In [None]:
#Group Project Classification

In [2]:
from pyspark.sql import SparkSession 
from pyspark.sql.functions import * 
from pyspark.sql.types import StringType
from pyspark.ml import Pipeline 
from pyspark.ml.feature import VectorAssembler 
from pyspark.ml.feature import StringIndexer 
from pyspark.ml.classification import NaiveBayes 
from pyspark.ml.classification import LogisticRegression
from pyspark.ml.classification import RandomForestClassifier
from pyspark.ml.evaluation import MulticlassClassificationEvaluator
from pyspark.ml.evaluation import BinaryClassificationEvaluator
from pyspark.ml.feature import StringIndexer, OneHotEncoder, Tokenizer, StopWordsRemover, Word2Vec, VectorAssembler

#from FeatureImportanceSelector import ExtractFeatureImp, FeatureImpSelector

In [73]:
class_df = df.filter(df['prev_sale_price'] > 0).na.fill(0)

In [100]:
#target variable
class_df = class_df.withColumn('profit_is_pos', (class_df['sale_price'] - class_df['prev_sale_price'] ))

In [103]:
class_df = class_df.withColumn("profit_is_pos", when(F.col('profit_is_pos') >= 0 ,1).otherwise(0))

In [105]:
df_2 = class_df.select('state', 'city', 'zip5', 'year_built', 'CPIHOSNS', 'prev_sale_price',
                       'property_type', 'last_sale_days','profit_is_pos')

In [106]:
# Convert city, state and zip to numeric categorical
for y in ['city', 'state', 'zip5']:
    print(y)
    indexer = StringIndexer(inputCol=str(y), outputCol=str(y)+"Index")
    ohe = OneHotEncoder(inputCol = str(y)+"Index", outputCol = str(y)+"Vector")
    df_2 = indexer.fit(df_2).transform(df_2)
    df_2 = ohe.transform(df_2)

city
state
zip5


In [None]:
predictors = ['year_built', 'prev_sale_price', 'last_sale_days', 'CPIHOSNS', 'cityVector', 'stateVector', 'zip5Vector']
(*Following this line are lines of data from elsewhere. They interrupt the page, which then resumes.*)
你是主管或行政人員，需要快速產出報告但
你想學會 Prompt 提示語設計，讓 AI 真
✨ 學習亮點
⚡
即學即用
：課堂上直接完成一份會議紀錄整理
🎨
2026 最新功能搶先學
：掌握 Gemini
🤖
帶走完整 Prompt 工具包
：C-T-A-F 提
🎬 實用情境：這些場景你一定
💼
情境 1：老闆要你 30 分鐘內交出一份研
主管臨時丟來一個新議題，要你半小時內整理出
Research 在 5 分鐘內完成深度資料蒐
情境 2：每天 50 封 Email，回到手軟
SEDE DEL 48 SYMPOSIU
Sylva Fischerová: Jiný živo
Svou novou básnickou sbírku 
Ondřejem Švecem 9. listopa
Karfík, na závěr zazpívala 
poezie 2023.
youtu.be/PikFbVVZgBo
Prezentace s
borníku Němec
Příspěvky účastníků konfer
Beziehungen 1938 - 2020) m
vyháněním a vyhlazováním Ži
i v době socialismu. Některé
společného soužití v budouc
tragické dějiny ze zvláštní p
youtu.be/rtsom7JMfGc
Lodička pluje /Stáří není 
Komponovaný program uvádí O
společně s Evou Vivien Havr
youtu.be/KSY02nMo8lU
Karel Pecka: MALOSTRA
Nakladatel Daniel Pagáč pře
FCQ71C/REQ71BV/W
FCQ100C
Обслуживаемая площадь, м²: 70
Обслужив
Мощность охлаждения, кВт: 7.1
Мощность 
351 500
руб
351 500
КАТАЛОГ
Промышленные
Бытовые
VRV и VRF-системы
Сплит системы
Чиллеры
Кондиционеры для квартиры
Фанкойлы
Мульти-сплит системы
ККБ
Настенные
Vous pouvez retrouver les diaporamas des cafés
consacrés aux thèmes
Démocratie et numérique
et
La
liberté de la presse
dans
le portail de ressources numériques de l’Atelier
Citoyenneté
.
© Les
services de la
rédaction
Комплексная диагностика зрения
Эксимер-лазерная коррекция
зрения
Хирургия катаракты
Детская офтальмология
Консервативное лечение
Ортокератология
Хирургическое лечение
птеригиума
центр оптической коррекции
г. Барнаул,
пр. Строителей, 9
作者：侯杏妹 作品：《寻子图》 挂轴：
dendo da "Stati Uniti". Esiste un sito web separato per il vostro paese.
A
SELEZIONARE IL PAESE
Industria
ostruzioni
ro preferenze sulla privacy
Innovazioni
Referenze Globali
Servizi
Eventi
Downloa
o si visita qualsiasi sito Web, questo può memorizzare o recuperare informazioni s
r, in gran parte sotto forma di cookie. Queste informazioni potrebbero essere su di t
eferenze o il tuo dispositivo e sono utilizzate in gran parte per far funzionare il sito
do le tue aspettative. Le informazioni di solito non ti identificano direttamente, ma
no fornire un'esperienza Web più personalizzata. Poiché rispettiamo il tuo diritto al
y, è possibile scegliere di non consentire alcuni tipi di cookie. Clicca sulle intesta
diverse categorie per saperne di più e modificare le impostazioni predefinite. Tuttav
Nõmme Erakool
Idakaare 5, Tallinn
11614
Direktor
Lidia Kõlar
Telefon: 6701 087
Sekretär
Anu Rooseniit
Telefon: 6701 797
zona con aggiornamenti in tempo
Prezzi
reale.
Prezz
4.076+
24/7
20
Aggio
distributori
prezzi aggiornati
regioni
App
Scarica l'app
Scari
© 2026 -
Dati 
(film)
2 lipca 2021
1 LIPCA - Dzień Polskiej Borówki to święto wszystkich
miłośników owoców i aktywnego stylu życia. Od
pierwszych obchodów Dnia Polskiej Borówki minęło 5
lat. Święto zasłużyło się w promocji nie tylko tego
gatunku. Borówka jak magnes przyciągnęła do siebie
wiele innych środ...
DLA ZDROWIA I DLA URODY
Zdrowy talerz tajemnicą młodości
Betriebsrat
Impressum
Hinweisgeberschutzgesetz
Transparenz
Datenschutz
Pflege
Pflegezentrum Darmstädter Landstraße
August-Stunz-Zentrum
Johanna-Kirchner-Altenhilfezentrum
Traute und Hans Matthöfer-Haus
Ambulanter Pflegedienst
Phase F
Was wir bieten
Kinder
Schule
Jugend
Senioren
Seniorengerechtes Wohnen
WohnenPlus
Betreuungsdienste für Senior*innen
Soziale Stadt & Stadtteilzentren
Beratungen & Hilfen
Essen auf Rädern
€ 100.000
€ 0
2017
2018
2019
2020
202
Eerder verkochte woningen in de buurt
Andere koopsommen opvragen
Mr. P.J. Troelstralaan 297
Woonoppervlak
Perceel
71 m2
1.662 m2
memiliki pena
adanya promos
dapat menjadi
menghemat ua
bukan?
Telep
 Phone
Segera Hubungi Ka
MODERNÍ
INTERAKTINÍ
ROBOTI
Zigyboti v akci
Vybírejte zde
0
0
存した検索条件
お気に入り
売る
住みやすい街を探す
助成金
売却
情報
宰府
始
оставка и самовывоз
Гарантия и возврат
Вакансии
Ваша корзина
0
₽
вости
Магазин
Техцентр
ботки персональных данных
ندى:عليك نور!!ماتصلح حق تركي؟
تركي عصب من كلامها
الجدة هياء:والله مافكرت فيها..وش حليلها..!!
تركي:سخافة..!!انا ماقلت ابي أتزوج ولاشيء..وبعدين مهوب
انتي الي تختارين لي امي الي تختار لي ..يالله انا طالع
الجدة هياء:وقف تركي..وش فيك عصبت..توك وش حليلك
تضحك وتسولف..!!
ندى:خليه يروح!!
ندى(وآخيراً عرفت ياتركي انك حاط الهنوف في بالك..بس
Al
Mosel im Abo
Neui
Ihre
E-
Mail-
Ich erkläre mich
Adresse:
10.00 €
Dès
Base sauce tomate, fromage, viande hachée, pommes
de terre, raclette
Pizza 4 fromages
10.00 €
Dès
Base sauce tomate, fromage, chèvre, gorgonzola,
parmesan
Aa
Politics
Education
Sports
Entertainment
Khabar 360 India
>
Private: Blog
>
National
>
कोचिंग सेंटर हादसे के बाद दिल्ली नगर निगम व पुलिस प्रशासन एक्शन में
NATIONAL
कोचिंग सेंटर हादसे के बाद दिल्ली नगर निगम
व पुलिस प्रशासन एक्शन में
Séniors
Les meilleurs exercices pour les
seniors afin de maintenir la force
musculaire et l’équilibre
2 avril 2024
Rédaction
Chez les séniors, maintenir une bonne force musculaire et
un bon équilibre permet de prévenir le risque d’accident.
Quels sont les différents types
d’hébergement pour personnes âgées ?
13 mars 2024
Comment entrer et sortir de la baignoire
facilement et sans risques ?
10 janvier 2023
vectorAssembler = VectorAssembler(inputCols = predictors, outputCol = 'features')
vinput_data = vectorAssembler.transform(df_2)
vinput_data = vinput_data.select(['features', 'profit_is_pos'])
vinput_data.show(1)

+--------------------+-------------+
|            features|profit_is_pos|
+--------------------+-------------+
|(1491,[0,1,2,3,11...|            1|
+--------------------+-------------+
only showing top 1 row



In [108]:
train_df, test_df = vinput_data.randomSplit([.7,.3],seed=1234)

### Naive Bayes

In [109]:
train_df.select('profit_is_pos').groupBy('profit_is_pos').count().show()

+-------------+-------+
|profit_is_pos|  count|
+-------------+-------+
|            1|1394414|
|            0| 599969|
+-------------+-------+



In [115]:
nb = NaiveBayes(modelType='multinomial',labelCol = 'profit_is_pos')
nbmodel = nb.fit(train_df)
predictions_nb = nbmodel.transform(test_df)

In [116]:
evaluator = MulticlassClassificationEvaluator(labelCol='profit_is_pos', predictionCol="prediction", metricName="accuracy") 
nbaccuracy = evaluator.evaluate(predictions_nb) 
print("Test accuracy = " + str(nbaccuracy))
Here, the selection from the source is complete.